- [Data supplied]
--------------------------------

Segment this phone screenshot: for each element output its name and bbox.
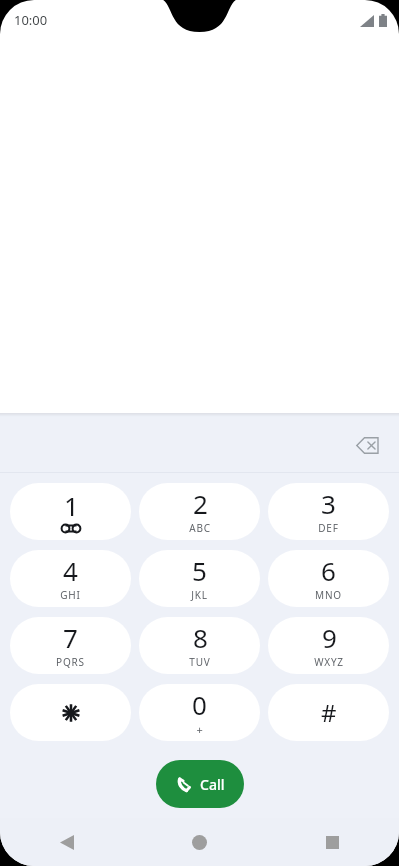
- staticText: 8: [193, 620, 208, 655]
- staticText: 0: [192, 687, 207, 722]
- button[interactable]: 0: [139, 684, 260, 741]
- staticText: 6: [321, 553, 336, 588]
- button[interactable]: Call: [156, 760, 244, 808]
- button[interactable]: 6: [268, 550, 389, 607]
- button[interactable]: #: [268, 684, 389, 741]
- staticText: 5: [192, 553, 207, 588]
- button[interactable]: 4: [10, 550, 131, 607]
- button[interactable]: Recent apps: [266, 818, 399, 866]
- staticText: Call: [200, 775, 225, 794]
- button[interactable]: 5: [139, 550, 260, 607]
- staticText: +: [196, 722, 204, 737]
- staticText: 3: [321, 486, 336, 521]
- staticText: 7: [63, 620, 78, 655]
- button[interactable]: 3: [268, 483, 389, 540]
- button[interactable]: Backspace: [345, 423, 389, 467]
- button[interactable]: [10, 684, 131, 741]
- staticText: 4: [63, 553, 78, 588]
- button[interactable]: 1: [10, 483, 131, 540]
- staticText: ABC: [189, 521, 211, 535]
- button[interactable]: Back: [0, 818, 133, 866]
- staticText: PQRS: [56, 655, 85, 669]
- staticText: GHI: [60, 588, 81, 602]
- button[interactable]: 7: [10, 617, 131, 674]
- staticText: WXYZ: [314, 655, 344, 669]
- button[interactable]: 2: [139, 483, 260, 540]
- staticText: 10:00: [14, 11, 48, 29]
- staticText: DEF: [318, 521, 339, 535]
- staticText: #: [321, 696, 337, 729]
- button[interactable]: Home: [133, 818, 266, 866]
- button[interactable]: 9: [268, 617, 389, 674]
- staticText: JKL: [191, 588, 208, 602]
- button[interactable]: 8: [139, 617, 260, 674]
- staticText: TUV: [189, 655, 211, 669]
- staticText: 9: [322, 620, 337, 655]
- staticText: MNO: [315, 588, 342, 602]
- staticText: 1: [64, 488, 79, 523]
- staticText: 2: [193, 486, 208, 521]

--------------------------------

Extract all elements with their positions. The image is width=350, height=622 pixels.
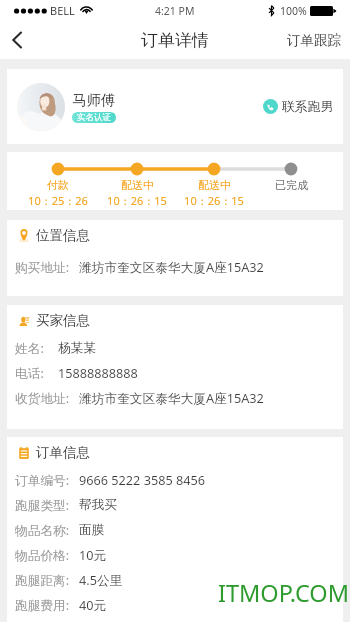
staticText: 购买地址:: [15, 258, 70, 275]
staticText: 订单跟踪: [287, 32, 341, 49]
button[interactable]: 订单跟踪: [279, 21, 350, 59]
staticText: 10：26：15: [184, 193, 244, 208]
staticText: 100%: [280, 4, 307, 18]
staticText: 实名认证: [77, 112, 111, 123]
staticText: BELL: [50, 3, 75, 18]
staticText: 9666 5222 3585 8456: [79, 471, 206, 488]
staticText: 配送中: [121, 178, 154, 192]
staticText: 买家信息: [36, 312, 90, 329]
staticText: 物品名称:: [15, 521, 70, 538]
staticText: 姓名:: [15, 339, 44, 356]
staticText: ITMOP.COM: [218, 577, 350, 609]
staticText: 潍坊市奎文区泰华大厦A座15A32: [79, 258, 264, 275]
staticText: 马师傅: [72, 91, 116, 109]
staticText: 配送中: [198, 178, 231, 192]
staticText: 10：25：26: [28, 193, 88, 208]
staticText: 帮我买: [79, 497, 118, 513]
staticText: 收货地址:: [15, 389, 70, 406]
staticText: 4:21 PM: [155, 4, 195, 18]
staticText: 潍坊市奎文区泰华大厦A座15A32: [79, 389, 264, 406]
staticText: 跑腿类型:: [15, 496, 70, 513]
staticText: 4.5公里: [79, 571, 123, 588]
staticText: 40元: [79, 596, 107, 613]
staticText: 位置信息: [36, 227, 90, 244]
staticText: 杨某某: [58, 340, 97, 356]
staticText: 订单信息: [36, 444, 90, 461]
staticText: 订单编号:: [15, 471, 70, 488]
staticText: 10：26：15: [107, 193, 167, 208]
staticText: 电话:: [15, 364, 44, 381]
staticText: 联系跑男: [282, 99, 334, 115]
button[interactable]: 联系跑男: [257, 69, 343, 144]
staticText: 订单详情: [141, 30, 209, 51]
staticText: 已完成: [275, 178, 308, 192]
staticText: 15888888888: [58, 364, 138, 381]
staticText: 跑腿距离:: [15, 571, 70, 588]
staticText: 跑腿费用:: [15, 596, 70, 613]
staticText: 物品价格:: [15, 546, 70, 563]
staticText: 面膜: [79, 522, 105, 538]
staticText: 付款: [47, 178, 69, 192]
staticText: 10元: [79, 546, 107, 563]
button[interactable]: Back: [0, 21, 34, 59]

--------------------------------

- [Exercise brief]
Lines above that contain the string "Call" make up the answer.

- [Response area]
- button[interactable]: Call: [156, 760, 244, 808]
- staticText: Call: [200, 775, 225, 794]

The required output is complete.